Jugendliche Sexualität:
 Die in der Pubertät einsetzende Geschlechtsreifung und Ausbildung der Geschlechtsmerkmale wird durch ein Zusammenspiel von Sexual-und Wachstumshormonen verursacht. Die erste
Menstruation bei Mädchen und der erste Samenerguss bei Jungen weisen auf die beginnende erwachsene Sexualität und Fruchtbarkeit/Zeugungsfähigkeit hin. Hormone verändern
auch emotionale Befindlichkeiten der Heranwachsenden. Selbstzweifel, Selbstüberschätzung,
Weltverbesserungsideen, Weltschmerz, Rückzug und Wutausbrüche, Empfindlichkeit, Ängste
und Risikoverhalten können nun vermehrt zum Ausdruck kommen und stehen oftmals miteinander in heftigem Widerspruch. Gleichzeitig sind die hormonellen Umstellungen nicht für
alles verantwortlich.
 Die Gehirnentwicklung durchläuft im Jugendalter große Veränderungen. Der Umbau des Gehirns dauert etwa zwischen zwei und drei Jahren. Der Neurologe Jay Giedd zeigte am National Institute of Mental Health mit Magnetresonanzbildern, dass im Alter zwischen elf und
zwölf Jahren ein Umbau der Verbindungen im Gehirn beginnt. Zum Ende der Kindheit wächst
die Zahl der Verbindungen im Gehirn zunächst noch einmal stark an, um mit Beginn der Pubertät wieder stark zurückzugehen. Es wird angenommen, dass die Nervenverbindungen absterben, die selten gebraucht wurden. Der Reifungsschritt des Gehirns verläuft von den einfachen zu den komplexeren Funktionen des Gehirns. Zuerst werden visuelle Wahrnehmung,
dann Gehör und Tastsinn besser, danach folgen z.B. Raumorientierung, Sprachzentrum und
Denkvermögen. Zuletzt erreicht der Reifungsprozess den präfrontalen Cortex, der u.a. der
Hauptsitz der Besonnenheit und Vernunft ist. Hier werden Emotionen reguliert, Impulse gebändigt und die Folgen von Handlungen bedacht. Solange der präfrontale Cortex nicht ausgereift ist, gibt es kaum ein Gegengewicht zum Belohnungssystem, welches bei Jugendlichen
sehr aktiv ist.
 Auch das Erkennen von Gefühlen findet bei Jugendlichen in anderen Gehirnregionen statt als
bei Erwachsenen, was dazu führt, dass Jugendliche oft schlechter in der Lage sind, am Gesichtsausdruck eines Menschen seine Gefühle abzulesen (National Institute of Mental Health
2001).
 Die körperlichen und emotionalen Veränderungen wirken sich auch auf das Sozialverhalten
der Heranwachsenden aus (Baake 2003: 100). Die Veränderung des Erscheinungsbildes und
der damit verbundenen neuen Rollen kann zum Zweifel an sich selbst führen. Außerdem
müssen die körperlichen Beziehungen zu Eltern, Geschwistern und der Umwelt neu definiert
werden. Jede/r Jugendliche entwickelt eine individuelle Schamgrenze. Die teilweise raschen
Veränderungen machen Jugendliche auch unsicherer und verletzlicher. Körperliche Veränderungen werden auch von anderen wahrgenommen, was Jugendliche als eine zusätzliche Belastung empfinden können (Oerter/Dreher 2008: 274).

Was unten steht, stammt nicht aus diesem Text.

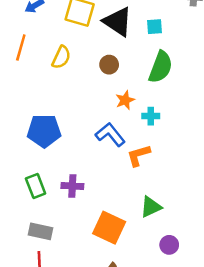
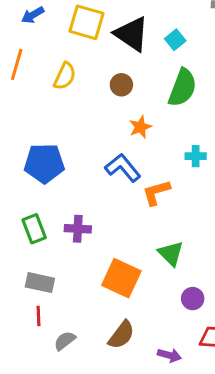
cyan square: (154, 27) -> (175, 40), turned -35
cyan cross: (151, 116) -> (196, 156), moved
green triangle: (151, 207) -> (171, 253), turned -50

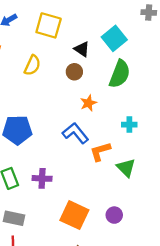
black triangle: (132, 34) -> (82, 49), moved, size x0.6
cyan square: (175, 40) -> (114, 38), size x1.6
green triangle: (171, 253) -> (126, 168), moved
purple circle: (193, 299) -> (114, 215), moved

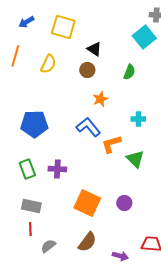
cyan square: (114, 38) -> (144, 37), moved
green semicircle: (120, 74) -> (129, 72), size x0.6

 Die individuellen Entwicklungsunterschiede sind im Jugendalter am größten. Während einige
Jugendliche hinsichtlich der körperlichen Reife im Alter von 13 Jahren noch Kinder sind, sehen andere schon aus wie Erwachsene. Unter Gleichaltrigen werden die körperlichen Veränderungen sehr genau beobachtet. Bei Mädchen ist eher Üppigkeit und Frühreife ein Grund
für Unzufriedenheit, da das weibliche Schönheitsideal eher mädchenhaft und weniger fraulich ist. Für Jungen hingegen stellt eher die späte Reifung ein Problem dar: Wie ein Kind auszusehen, während die anderen schon „richtige Männer“ sind, ist uncool und läuft dem gesellschaftlichen Ideal entgegen.